The bags seem to be pretty reliable AFAIK
. A leaky bag would make one corner low and the compressor would run all the time to keep it up. It'd show up as one corner sagging after it sits for a bit. You can get replacement bags for $430 on the front and $307 on the back each from Atlantic British. (They're on sale now) I'd replace the air shocks before converting to springs because the air ride is just so darn comfortable and capable in offroad height. It also has "Extended mode" for if it detects that it's high-centered on something. It'll push an extra few inches to try and get out of it. Really sweet system.
If it has the ACE system, inspect the sway bars and look for pop-can sized "thing" in the middle. This is the ACE "thing" that uses high pressure hydraulic fluid to resist cornering and keep the Range level. Works great. Check those can-looking things for leaks / weeps. Mine are starting to weep a bit and that's common for this age. If they are leaking badly, that can cause a suspension fault, but it'd show up as ACE in the dash. You don't want a Range with really leaky ACE swaybars. They're stupid-expensive.

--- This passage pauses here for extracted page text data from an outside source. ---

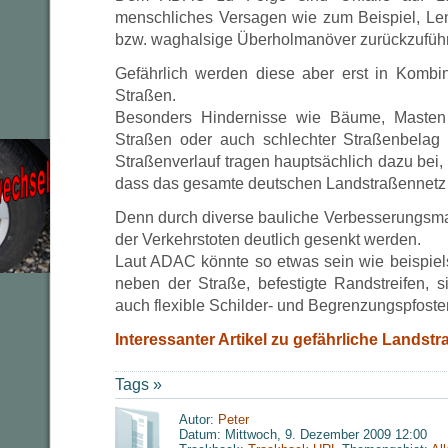
menschliches Versagen wie zum Beispiel, Le
bzw. waghalsige Überholmanöver zurückzufüh
Gefährlich werden diese aber erst in Kombi
Straßen.
Besonders Hindernisse wie Bäume, Masten
Straßen oder auch schlechter Straßenbelag 
Straßenverlauf tragen hauptsächlich dazu bei,
dass das gesamte deutschen Landstraßennetz ü
Denn durch diverse bauliche Verbesserungsm
der Verkehrstoten deutlich gesenkt werden.
Laut ADAC könnte so etwas sein wie beispiel
neben der Straße, befestigte Randstreifen, s
auch flexible Schilder- und Begrenzungspfoste
Interessanter Artikel zu gefährliche Landstr
Tags »
Autor:
Peter
Datum: Mittwoch, 9. Dezember 2009 12:00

If they are weeping, keep an eye on them and keep the fluid topped up because the system can be trashed by running low.
Another good thing to know is that these Ranges lose their friggin mind if the battery is bad or if they sit for a long time without charging. Low voltage will cause a suspension fault because the computer doesn't get info from the height sensors. When this happens you usually see transmission, HDC, and suspension faults as well. Sometimes you see ACE faults too, but that seems to only happen around 10v.
My RRS is a monster offroad. It's got triple locking diffs and amazing traction control. It's an absolute blast to own!